Bravery, active listening and understanding. Very often, a patient will come with a problem that has troubled them for a while and their appointment with me is the first time they have mustered enough courage to seek help. I was faced with this scenario when a patient told me they were uncomfortable with their identity and wanted to change this. In this case I learnt about bravery. Patients take steps to help themselves by asking me for help or guidance. This is a sign of strength and it gives me a chance to empower them to take control of their health, wellbeing and happiness. I often expect patients to trust me easily and follow my advice, which makes me question why they would do so and how willing I would be to do the same if in their shoes.
I am aware of how perceptive patients can be of their doctor’s mood and a balance must be struck when navigating my feelings and theirs. The difference between a successful or disastrous consultation could be the blank gaze I give a patient if my mind is elsewhere, compared with a simple nod of acknowledgement or the offer of a tissue when they are crying.
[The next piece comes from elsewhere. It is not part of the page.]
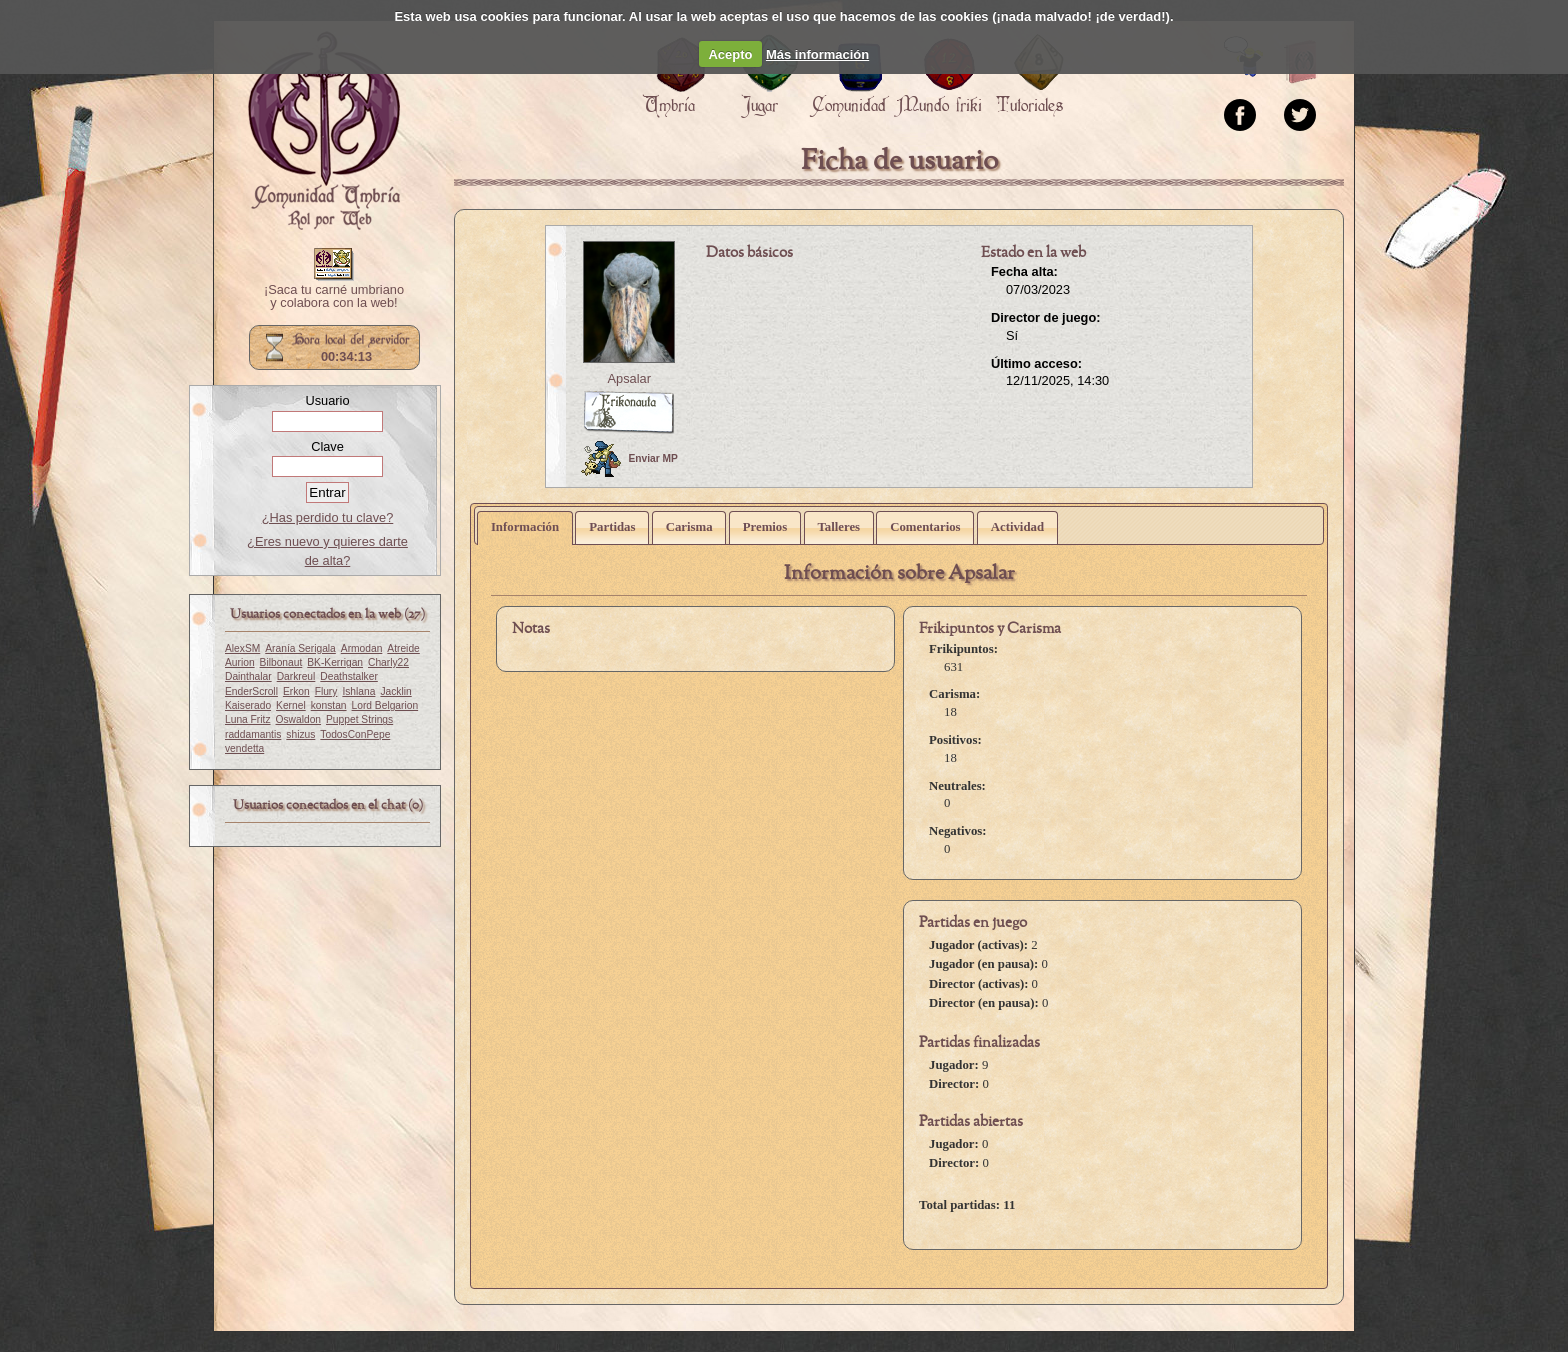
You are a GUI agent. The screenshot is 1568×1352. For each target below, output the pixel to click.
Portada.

In a room with just the patient and me, there is nowhere to hide and this allows vulnerability to thrive. In order to gain a patient’s trust I have found that putting them at ease and inviting open dialogue goes a long way. There is a reason why patient satisfaction questionnaires that are mostly aimed at a doctor’s attitude towards a patient rather than their breadth of knowledge, which of course goes without saying.
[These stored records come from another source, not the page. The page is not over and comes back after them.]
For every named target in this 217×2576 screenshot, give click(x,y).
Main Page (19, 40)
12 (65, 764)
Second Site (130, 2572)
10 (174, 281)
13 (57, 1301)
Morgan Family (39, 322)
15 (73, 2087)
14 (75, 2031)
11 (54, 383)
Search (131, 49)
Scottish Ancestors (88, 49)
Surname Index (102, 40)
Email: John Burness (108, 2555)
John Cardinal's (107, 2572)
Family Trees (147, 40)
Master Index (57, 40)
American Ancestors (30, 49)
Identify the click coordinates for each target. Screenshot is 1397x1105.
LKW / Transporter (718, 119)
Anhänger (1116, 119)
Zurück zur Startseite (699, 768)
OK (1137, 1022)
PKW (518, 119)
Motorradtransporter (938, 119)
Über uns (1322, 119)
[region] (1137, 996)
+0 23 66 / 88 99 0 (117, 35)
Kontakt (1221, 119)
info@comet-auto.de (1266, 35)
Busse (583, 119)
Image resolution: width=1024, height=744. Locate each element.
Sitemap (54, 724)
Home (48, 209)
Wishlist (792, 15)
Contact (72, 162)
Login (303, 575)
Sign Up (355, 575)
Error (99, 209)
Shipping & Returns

Bigger is not always better. I am sometimes disheartened when I feel I have not made a difference to my patient’s problem. Despite this, I learnt that whatever the patient describes as a positive effect could be more important than what I think is significant or obvious. For example this could be the case of a simple lifestyle change in a patient with low mood or chronic disease. My GP trainer picked up on a management plan from my entry in a patient’s medical notes during a follow up appointment and asked the patient about it. The plan was a single goal that the patient and I were confident they could achieve. My trainer told me that the documentation and acknowledgement of this plan made the patient feel as though they had been listened to and taken seriously. I find this encouraging and hopefully the patient felt as though they had genuine support from me and the other doctors.
My job as a GP trainee often doubles up as a life school where sometimes the most important lessons are learnt. As always, I look forward to the next one.